The Hollandsworth article is concerned with Gary’s broadening empathy. He is a nerd and a loner with an absolutist view of the law who gradually opens up to society. Hollandsworth hits these notes very delicately; his piece has the implicative, slow-dawning force of a Raymond Carver story. Linklater, who adapted another Hollandsworth article into another screwball murder cocktail several years earlier with “Bernie,” is interested in a glitzier and more fantastic fable of moral relativity.

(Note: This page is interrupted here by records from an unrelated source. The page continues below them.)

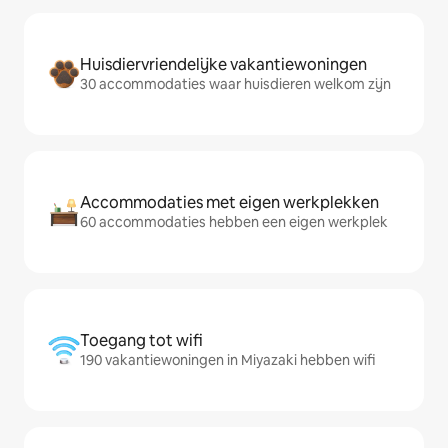
Huisdiervriendelijke vakantiewoningen
30 accommodaties waar huisdieren welkom zijn
Accommodaties met eigen werkplekken
60 accommodaties hebben een eigen werkplek
Toegang tot wifi
190 vakantiewoningen in Miyazaki hebben wifi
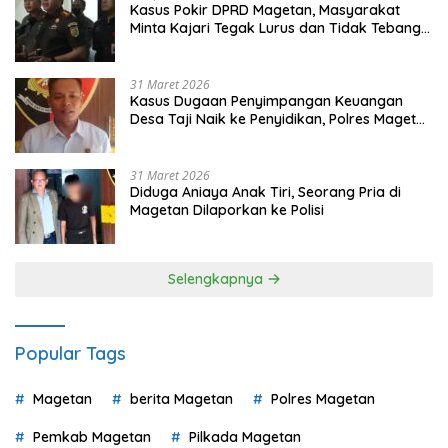
Kasus Pokir DPRD Magetan, Masyarakat
Minta Kajari Tegak Lurus dan Tidak Tebang
Pilih
31 Maret 2026
Kasus Dugaan Penyimpangan Keuangan
Desa Taji Naik ke Penyidikan, Polres Magetan
Mulai Hitung Kerugian Negara
31 Maret 2026
Diduga Aniaya Anak Tiri, Seorang Pria di
Magetan Dilaporkan ke Polisi
Selengkapnya
Popular Tags
Magetan
berita Magetan
Polres Magetan
Pemkab Magetan
Pilkada Magetan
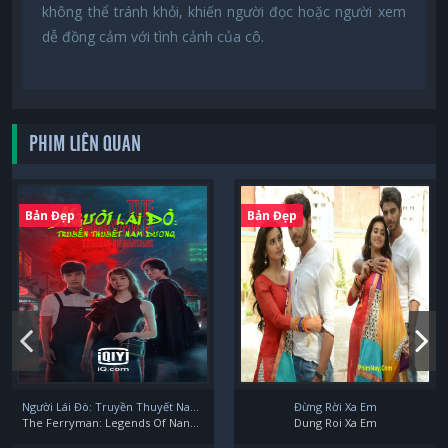
không thể tránh khỏi, khiến người đọc hoặc người xem
dễ đồng cảm với tình cảnh của cô.
PHIM LIÊN QUAN
Bản Đẹp
Bản Đẹp
Người Lái Đò: Truyền Thuyết Nam Dương
Đừng Rời Xa Em
The Ferryman: Legends Of Nanyang
Dung Roi Xa Em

Gary and Madison break one of the chief strictures of our social contract for convenience and realize that they can return to society to live their bougie lives apparently un-haunted. They do something radical to actualize. Linklater treats their actions as a lark, which only renders their darkness darker. Repeat, there are no rules. Well, there are no rules if you are a star. “Hit Man” is connected in its way to the American madness of star-worship, sexual obsession, and above all our narcissistic drive to live our “best life” at the potential expense of everything else.

 

This summer’s first buzzy horror movie, “In a Violent Nature,” I found quite a bit easier to shrug off. It’s an example of a filmmaker with chops doubling down on a premise that you will find either brilliant or pointless. Writer-director Chris Nash’s notion here is to make a “Friday the 13th”-type movie from a Jason-type’s point of view, following a masked colossus as he wanders a nearly abandoned camp killing young adults interchangeably after a few of them steal from him a magic locket. There’s a reason why filmmakers usually stick with the randy campers: their crude jokes and sexual hijinks are more fun to watch than the interminable marches of a silent maniac.

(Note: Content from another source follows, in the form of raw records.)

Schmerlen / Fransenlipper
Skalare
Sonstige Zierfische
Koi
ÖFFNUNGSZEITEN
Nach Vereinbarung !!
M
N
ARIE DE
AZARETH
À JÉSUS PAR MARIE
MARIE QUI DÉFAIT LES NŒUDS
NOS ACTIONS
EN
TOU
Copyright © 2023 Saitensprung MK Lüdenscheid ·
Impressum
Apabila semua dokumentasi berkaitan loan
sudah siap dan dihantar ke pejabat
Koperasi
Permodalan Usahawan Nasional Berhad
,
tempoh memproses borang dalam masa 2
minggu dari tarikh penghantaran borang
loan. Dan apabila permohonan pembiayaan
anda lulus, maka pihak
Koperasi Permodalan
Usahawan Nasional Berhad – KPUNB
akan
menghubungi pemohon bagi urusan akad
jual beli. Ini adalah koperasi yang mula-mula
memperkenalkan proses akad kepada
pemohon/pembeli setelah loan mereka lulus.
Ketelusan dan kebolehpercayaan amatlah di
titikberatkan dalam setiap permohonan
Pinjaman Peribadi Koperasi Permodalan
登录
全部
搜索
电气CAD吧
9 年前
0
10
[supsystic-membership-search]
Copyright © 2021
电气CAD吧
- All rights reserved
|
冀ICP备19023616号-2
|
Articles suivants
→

Nash’s monster, fitting the Jason mythos, has no inner life, and so we are chained for 90 minutes to a non-entity. The killings are flamboyantly brutal but have little sense of suspense. This is all purposeful. Nash has made a movie that’s less a slasher than a slow-cinema study of the genre’s mechanics. He draws sequences out, dissecting them so that we can see how they work. In one instance, Nash authentically finds a new way for mining suspense. The monster walks into a lake in the foreground of an image, submerges into the water toward the swimming campers in the deep background, and Nash holds the shot for an eternity as we wait for the monster to get his prey. That moment has a godless bite, although even here the punchline is bizarrely whiffed.

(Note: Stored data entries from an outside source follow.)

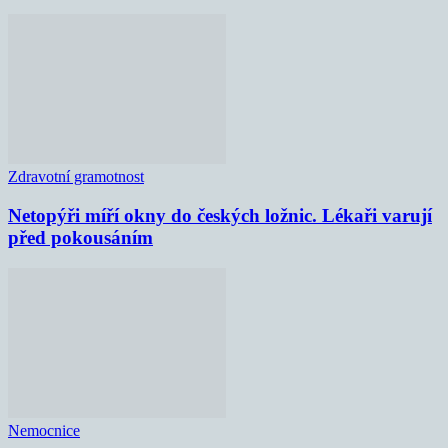
Zdravotní gramotnost
Netopýři míří okny do českých ložnic. Lékaři varují
před pokousáním
Nemocnice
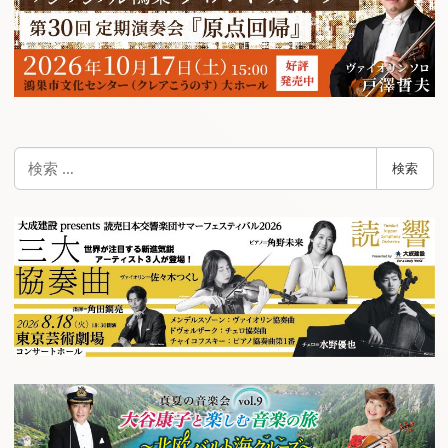
検
検索
索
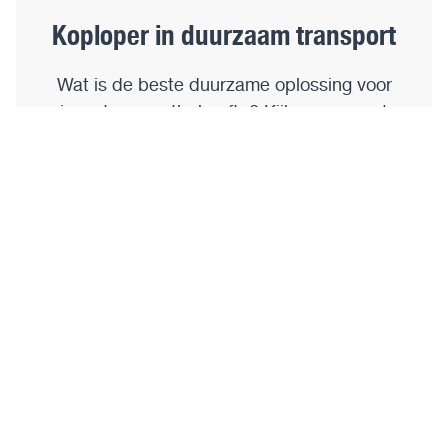
Koploper in duurzaam transport
Wat is de beste duurzame oplossing voor
jouw transportbehoefte? Kijk samen met
ons naar de beste oplossing voor jouw
bedrijf. Elektrisch, waterstof of toch diesel?
Lees meer over de duurzame oplossingen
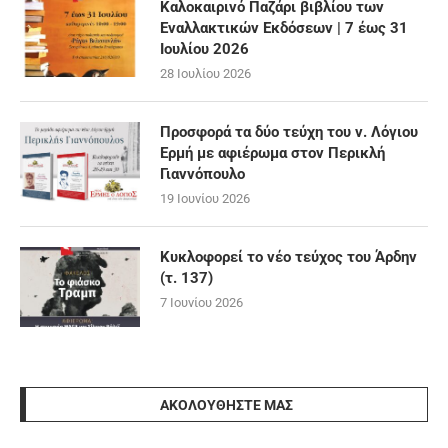
Καλοκαιρινό Παζάρι βιβλίου των
Εναλλακτικών Εκδόσεων | 7 έως 31
Ιουλίου 2026
28 Ιουλίου 2026
Προσφορά τα δύο τεύχη του ν. Λόγιου
Ερμή με αφιέρωμα στον Περικλή
Γιαννόπουλο
19 Ιουνίου 2026
Κυκλοφορεί το νέο τεύχος του Άρδην
(τ. 137)
7 Ιουνίου 2026
ΑΚΟΛΟΥΘΉΣΤΕ ΜΑΣ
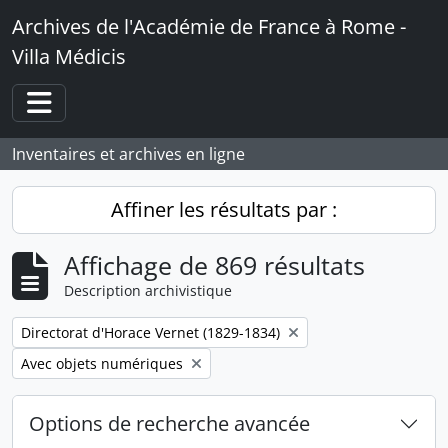
Skip to main content
Archives de l'Académie de France à Rome -
Villa Médicis
Toggle navigation
Inventaires et archives en ligne
Affiner les résultats par :
Affichage de 869 résultats
Description archivistique
Remove filter:
Directorat d'Horace Vernet (1829-1834)
Remove filter:
Avec objets numériques
Options de recherche avancée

Nash is eerily good at capturing the campfire atmosphere of a “Friday the 13th” movie, which was always their best quality, and he’s got an equally canny instinct for the fraught noodling about that animates slow cinema. The funny thing about “In a Violent Nature” is that it reveals true similarities between slow cinema and D-horror movies, suggesting that both are about the long interminable waiting in between moments of stimulation. Both forms of cinema suggest that “waiting” is most of our existence, whether we’re a horny-sexy camper, a paunchy manager at Papa’s Johns, or an unkillable emissary of the undead. Is Jason one of us, God’s lonely creatures?

It’s more diverting to toss that stuff around retrospectively than it is to sit through this stultifying, freeze-dried movie. Just when you think that “In a Violent Nature” can’t get any slower, Nash springs a sequence with a “Friday the 13th” veteran that wears its pointlessness proudly. Yes, the purpose that’s meant to be conjured upon contemplation is easy enough to discern: this conversation is marked by the dread of what might, but of course doesn’t, happen. I confess to not knowing what’s meant to be gleaned from disconnecting a visceral genre so decisively from its means of generating excitement though. I also confess to resenting this movie’s good reviews, when more empathetic treatments of slasher mythos, namely Rob Zombie’s “Halloween II,” have been vilified.

Underneath the stylish confidence of “In a Violent Nature” is something that’s about as ludicrous and self-conscious as “Sasquatch Sunset.” But, then again, there are no rules. A masturbating Sasquatch or a lonely Jason Jr. may be your Glen Powell.

“Hit Man” is now on Netflix. “In a Violent Nature” is in theaters everywhere.